I’d have beaten the crap out of my so-called best friend, Vaughn, if I wasn’t so sure I’d kill him by accident. He’d said he wanted me to lose my shit. “Get it out of your system.” Whatever that meant. What’s a system? What did he know about mine? About anger? His life was perfect. His parents were healthy. He didn’t even have an annoying baby brother, like Lev.
Luna threw the second pinecone. This time I caught it, swung my arm like a baseball player, and threw it back at her, missing on purpose.
“I said no.”
She produced a third pinecone (She kept a stash in the treehouse in case intruders came upon us, which was honestly never.) and made a show of throwing it at me.
I finally snapped. “You’re so dumb!”
She blinked at me.
“Stop looking at me that way!”
“Goddarn it, Luna!”
I didn’t care what Vaughn said. I was never going to want to kiss this girl. God help me if she ever asked me to.
I climbed on the tire swing and up to our tiny treehouse. Vaughn thought he was too cool for treehouses. Good. It was one more thing that was Luna’s and mine that he wasn’t a part of.
Luna jumped from the branch. She rolled on the ground, straightening up like a ninja and patting herself clean with a satisfied smile. Then she started running toward our neighborhood. Fast.
“Where are you going?” I yelled as if she was going to answer.
I watched her back disappear into a dot. I was always sad to see her go.
This was all so stupid, anyway. I didn’t know anyone who could talk Vaughn into doing anything. Luna couldn’t even talk, period. Plus, I didn’t need her help. I’d walked away from him because if not, I knew he’d get what he wanted from me—a dirty fight. I wasn’t like him. Pissing off my parents wasn’t a lifetime goal.
Sometime later, Luna came back riding my bike. I stood up, shielding my eyes from the sinking sun. It always burned brighter when the ocean was about to swallow it.
She waved at me to come down.
I threw a pinecone at her shoulder in response. “Rexroth.”
What? her quirked eyebrow said. She could tell me a thousand things with her eyebrows alone, this girl. Sometimes I wanted to shave them off just to spite her.
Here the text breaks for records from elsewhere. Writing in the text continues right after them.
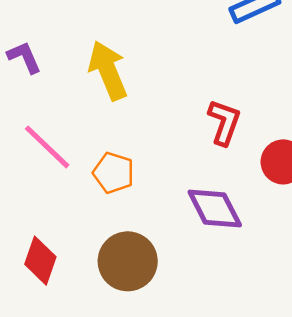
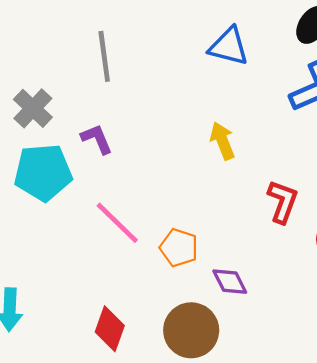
yellow arrow: (108, 71) -> (222, 141), moved, size x0.7
purple diamond: (215, 208) -> (230, 282), moved, size x0.7

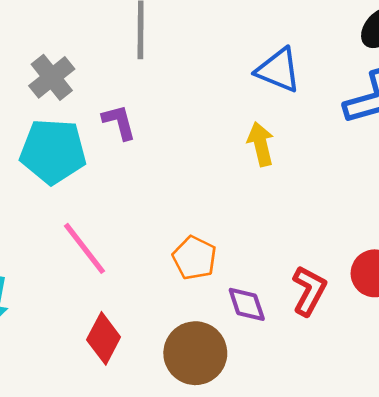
blue triangle: (229, 46) -> (278, 70), moved
red L-shape: (283, 202) -> (309, 291), moved
pink line: (117, 223) -> (84, 248), moved

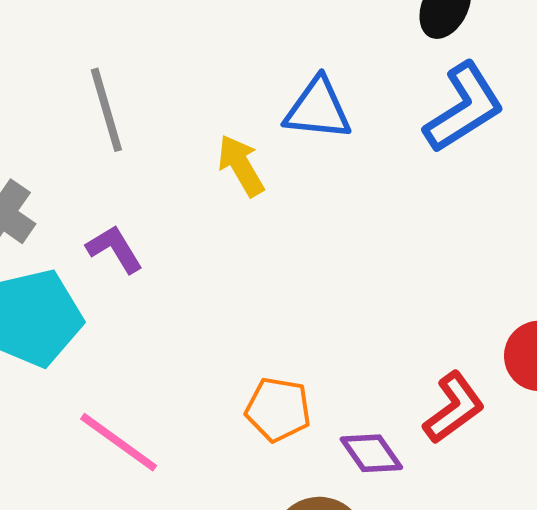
yellow arrow: (261, 144) -> (241, 166), moved
red L-shape: (309, 291) -> (454, 408), turned 42

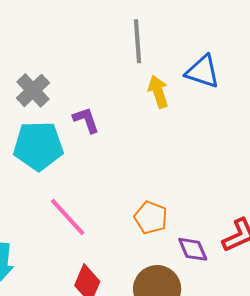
gray line: (106, 110) -> (137, 41), moved

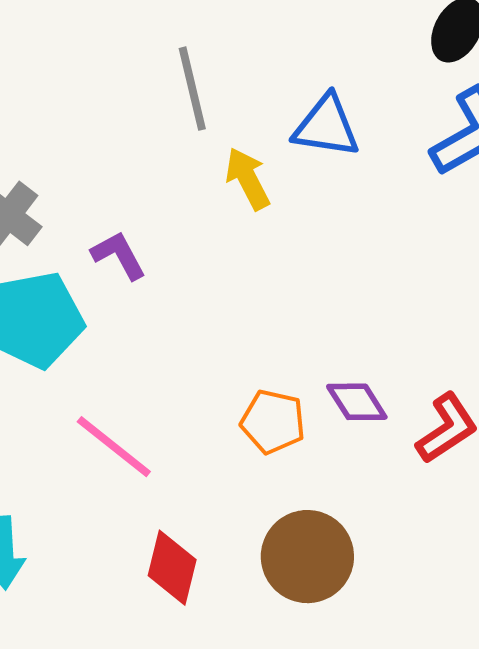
purple diamond: (193, 249) -> (357, 402), moved

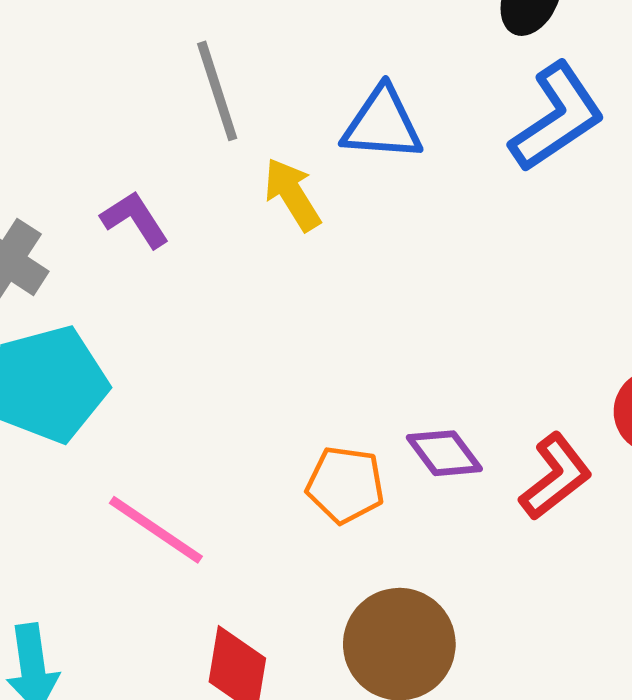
purple L-shape: (119, 255) -> (135, 219), moved

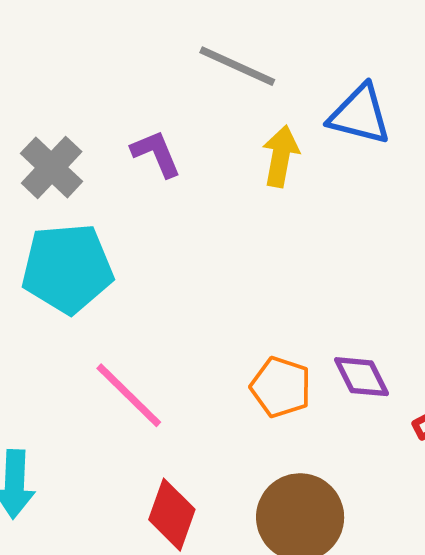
gray line: (217, 91) -> (237, 66), turned -58
yellow arrow: (292, 194) -> (281, 156), turned 32

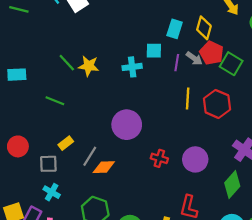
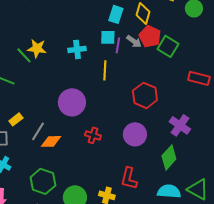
cyan square: (154, 51) -> (108, 37), moved
green line: (67, 63) -> (24, 55), moved
yellow line: (188, 99) -> (105, 70), moved
red hexagon: (217, 104) -> (145, 95), moved
red cross: (159, 158) -> (93, 135), moved

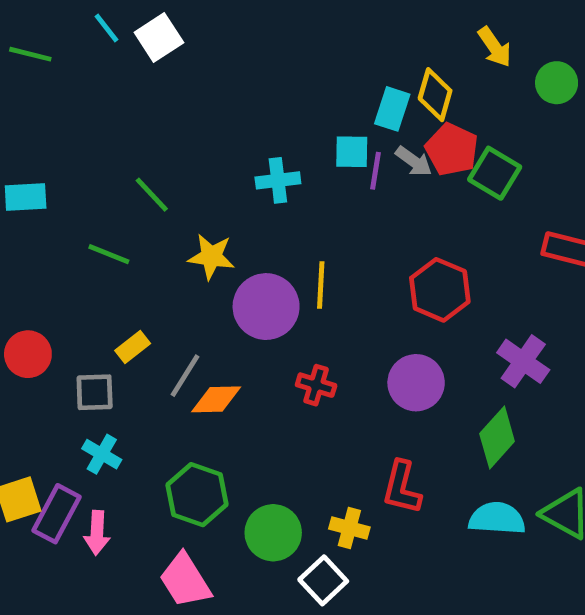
cyan rectangle: (116, 14) -> (392, 109), moved
yellow star: (37, 48) -> (211, 257), moved
yellow line: (105, 70) -> (321, 285), moved

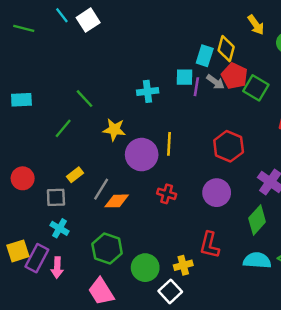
green line: (109, 254) -> (63, 128), turned -72
yellow cross: (349, 528) -> (183, 265), turned -30

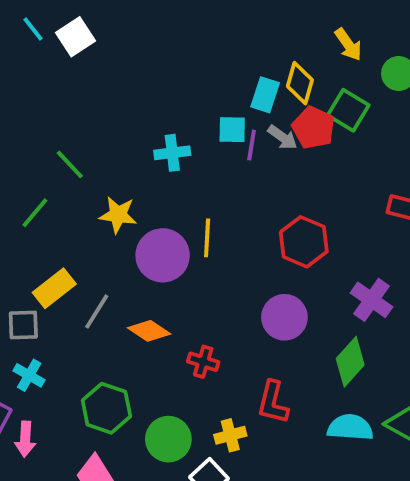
green square: (256, 88) -> (348, 110), moved
yellow rectangle: (75, 175) -> (54, 288), size x1.5
red cross: (167, 194) -> (203, 362), moved
orange diamond: (117, 201) -> (149, 331), moved, turned 35

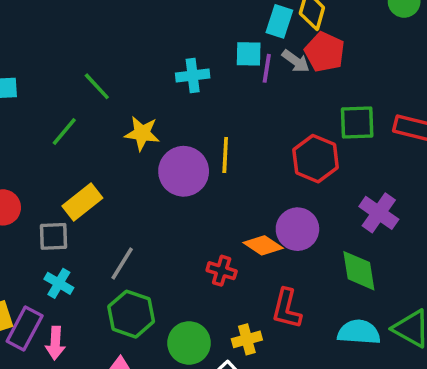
green square: (348, 110) -> (357, 122), moved, turned -33
gray line: (97, 311) -> (122, 263), moved
orange diamond: (149, 331) -> (263, 245), moved
green diamond: (350, 362) -> (359, 271), turned -51

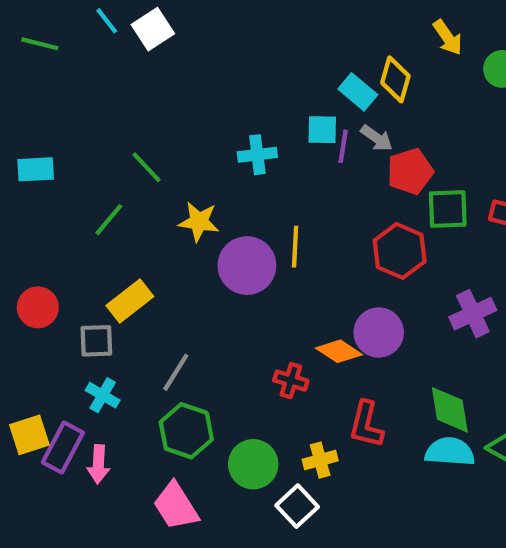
cyan rectangle: (279, 21) -> (358, 92), turned -68
red pentagon: (325, 52) -> (410, 171), moved, turned 30
purple cross: (379, 213) -> (473, 314), turned 30
green diamond: (359, 271) -> (450, 410), moved

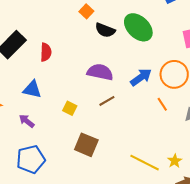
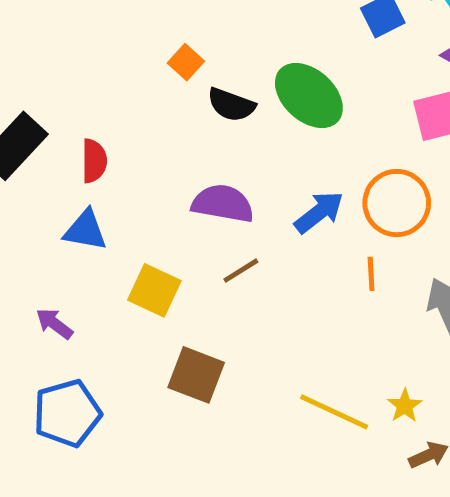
blue triangle: (32, 89) -> (85, 230), moved
orange line: (162, 104) -> (371, 274), turned 32
yellow square: (70, 108) -> (154, 290), size x1.5

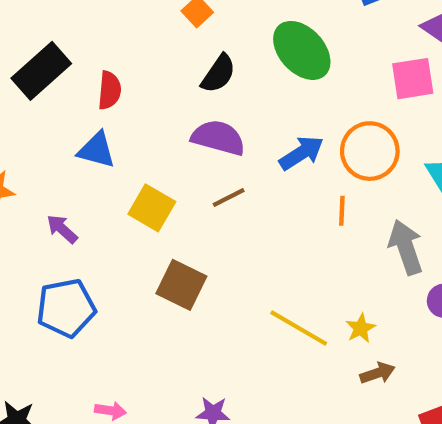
black semicircle: (231, 105) -> (218, 74), moved, turned -81

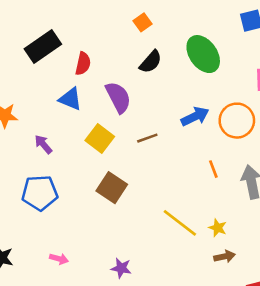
purple semicircle: (218, 138) -> (118, 97), moved, turned 40
orange line: (342, 211) -> (213, 169), moved, turned -30
yellow star: (361, 328) -> (218, 228), turned -30

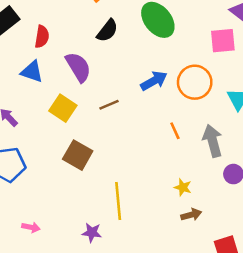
yellow line: (180, 223) -> (118, 201), moved, turned 51

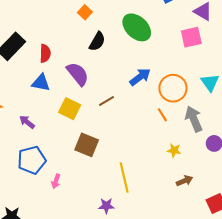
orange circle: (195, 82) -> (173, 88), moved
yellow star: (183, 187) -> (174, 150), moved
pink arrow: (31, 227) -> (56, 181), moved, turned 104

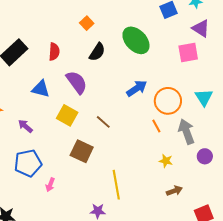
red semicircle: (45, 53) -> (54, 52), moved
brown line: (106, 101) -> (103, 122), moved, turned 70

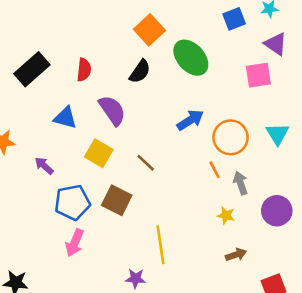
orange square: (87, 23) -> (149, 30), moved, size x1.6
gray arrow: (186, 132) -> (241, 183), moved, size x0.7
purple circle: (205, 156) -> (277, 211), size x1.5
blue pentagon: (28, 163) -> (72, 202), moved
pink arrow: (50, 185) -> (75, 243), size x1.5

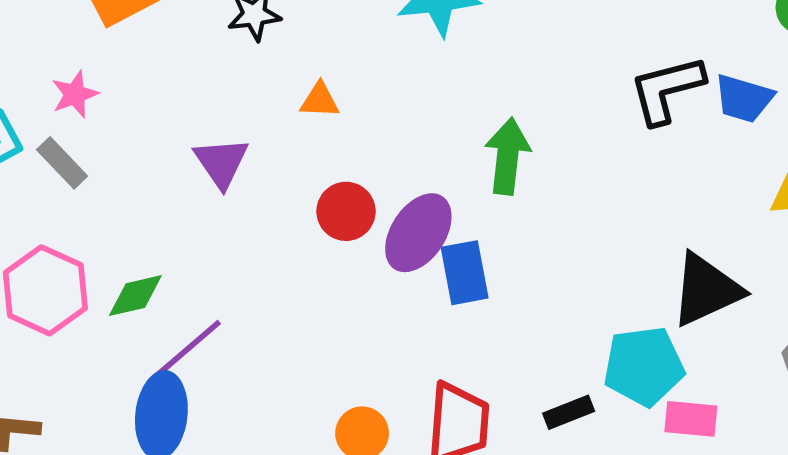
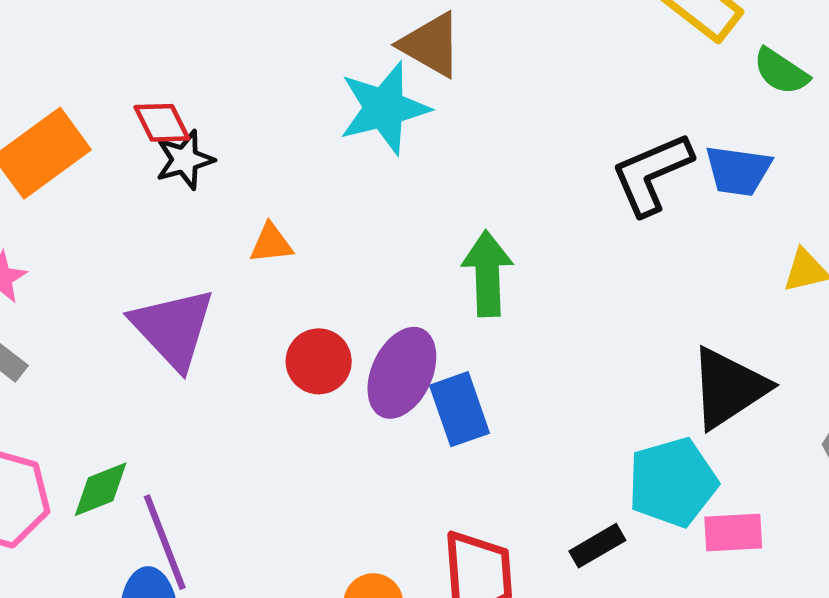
purple triangle: (221, 162) -> (173, 328), size x1.4
purple line: (185, 351) -> (165, 542), turned -62

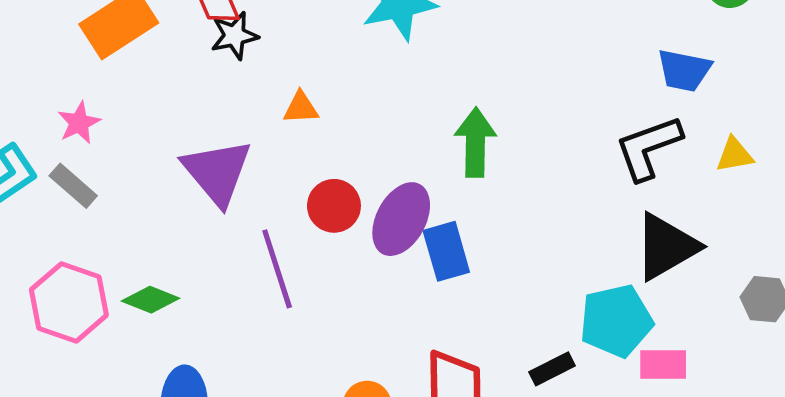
black L-shape: (652, 174) -> (648, 148), moved
green diamond: (101, 489) -> (151, 300), turned 40
purple line: (165, 542) -> (277, 269), moved

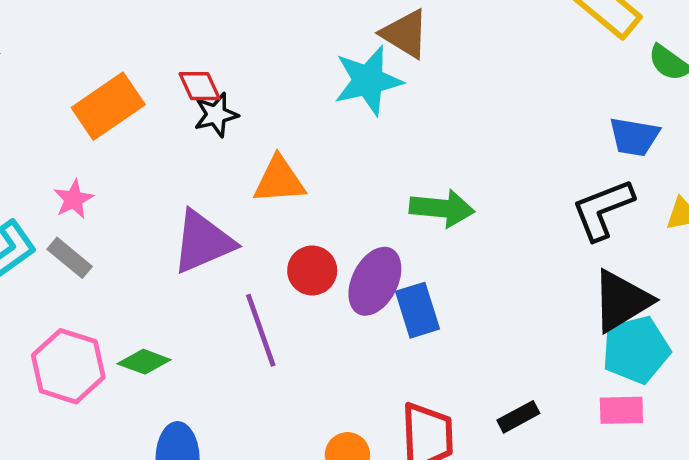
orange triangle: (301, 108) -> (279, 180), size x1.6
green arrow: (475, 142) -> (442, 208), turned 96
purple triangle: (217, 172) -> (203, 242), turned 48
cyan pentagon: (616, 321) -> (636, 350), moved

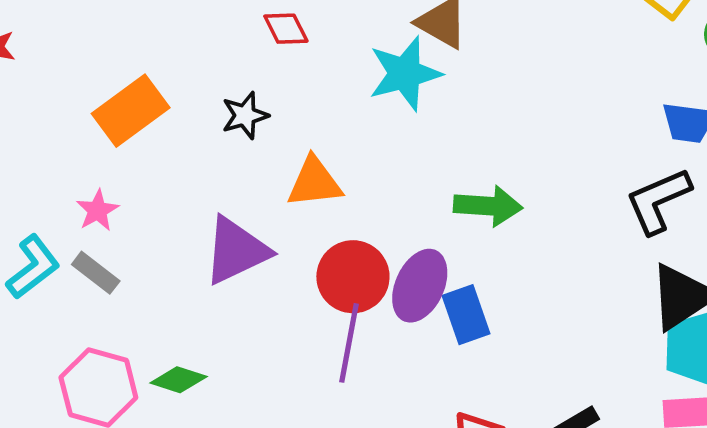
red diamond: (200, 86) -> (286, 29), moved
red circle: (312, 271) -> (353, 277), size x1.4
purple line: (261, 330) -> (349, 343), moved, turned 32

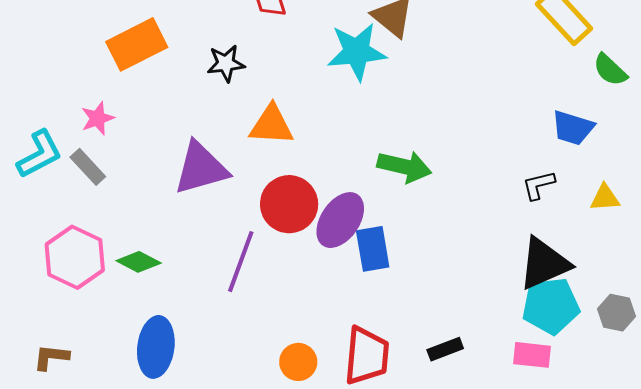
black L-shape: (658, 201) -> (539, 185), size x0.6
purple line: (349, 343) -> (241, 262), moved

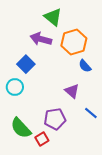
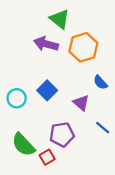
blue square: (26, 64) -> (47, 90), moved
blue semicircle: (85, 66) -> (100, 82), moved

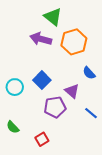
purple pentagon: (62, 135) -> (55, 107), moved
green semicircle: (23, 145) -> (13, 127), moved, size x0.6

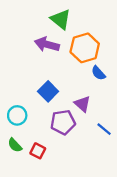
blue semicircle: (89, 73) -> (98, 73), moved
cyan circle: (15, 87) -> (17, 115), moved
red square: (42, 139) -> (38, 151), moved, turned -32

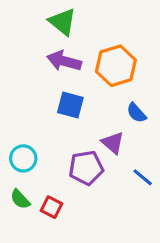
green triangle: (61, 19) -> (63, 22), moved
blue semicircle: (98, 73) -> (136, 113), moved
blue square: (48, 91) -> (70, 105), moved, turned -30

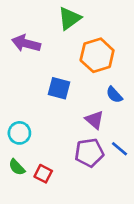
green triangle: (63, 22) -> (69, 18), moved, turned 45
purple arrow: (64, 61) -> (26, 43), moved
purple pentagon: (86, 168) -> (89, 153), moved

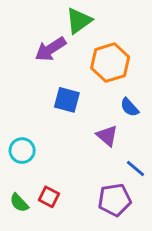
purple arrow: (26, 43) -> (50, 49), moved, turned -48
purple pentagon: (89, 153) -> (115, 200), moved
green semicircle: (17, 167) -> (19, 203), moved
“I always get even. Remember that, cool?”
Cool, her eye roll huffed.
“Now, come up.”
She motioned toward my bike, stomping her foot.
“Leave the stupid bike.”
We huddled inside the treehouse. Instead of thanking her, which I knew I should, I pulled out the pages I had printed earlier and arranged them on the wooden floor between us. Our foreheads stuck together with warm sweat as we both looked down. I was teaching her profanity in sign language—the stuff her father and therapist never would.
“Says here dick is a ‘d’ handshape tapping the nose,” I mimicked the picture on one of the pages, then flipped it on its back. “Oh, look. If you want to say fuck you, you can just give the person your middle finger and pout. Convenient.”